◆ GIVEN ENTRIES ◆
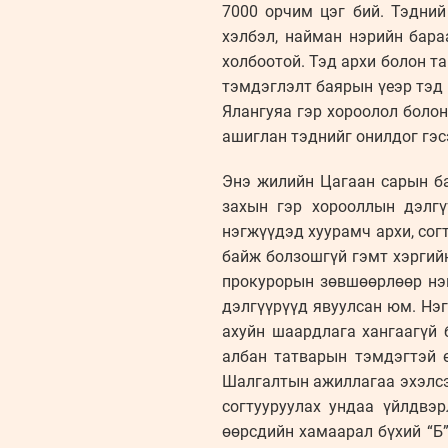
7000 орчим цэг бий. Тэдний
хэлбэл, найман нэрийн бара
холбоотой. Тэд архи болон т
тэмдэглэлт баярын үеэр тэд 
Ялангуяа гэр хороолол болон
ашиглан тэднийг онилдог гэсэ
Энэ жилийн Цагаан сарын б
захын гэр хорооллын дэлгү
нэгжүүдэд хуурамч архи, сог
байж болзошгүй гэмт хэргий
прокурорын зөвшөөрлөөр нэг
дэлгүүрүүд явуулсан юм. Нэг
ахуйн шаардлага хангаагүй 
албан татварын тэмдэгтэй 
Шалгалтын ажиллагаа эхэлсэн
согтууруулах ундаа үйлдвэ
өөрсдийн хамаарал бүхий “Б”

--

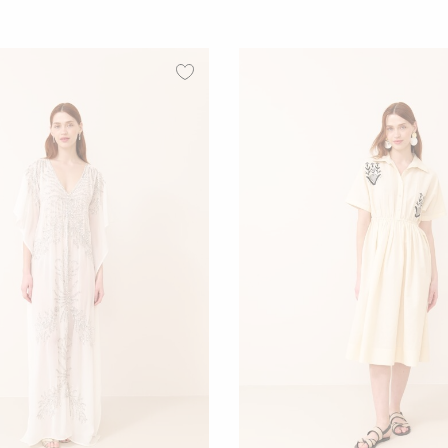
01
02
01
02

--

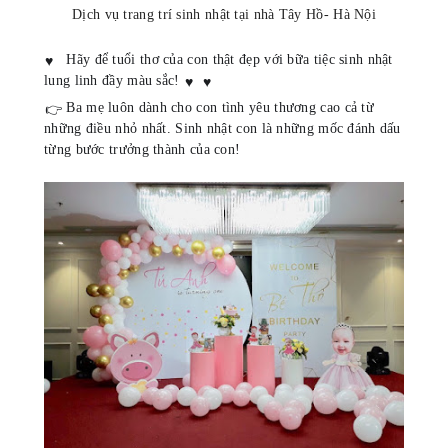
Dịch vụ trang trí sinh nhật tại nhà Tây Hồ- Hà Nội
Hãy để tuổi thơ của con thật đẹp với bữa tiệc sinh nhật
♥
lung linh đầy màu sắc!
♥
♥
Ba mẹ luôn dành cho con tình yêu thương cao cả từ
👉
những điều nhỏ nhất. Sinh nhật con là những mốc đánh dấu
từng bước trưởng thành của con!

◆ WORK TO BE COMPLETED ◆
Your task is to copy every line of the entries that contains the string "архи".

◆ SOLUTION TO THE EXERCISE ◆
холбоотой. Тэд архи болон т
нэгжүүдэд хуурамч архи, сог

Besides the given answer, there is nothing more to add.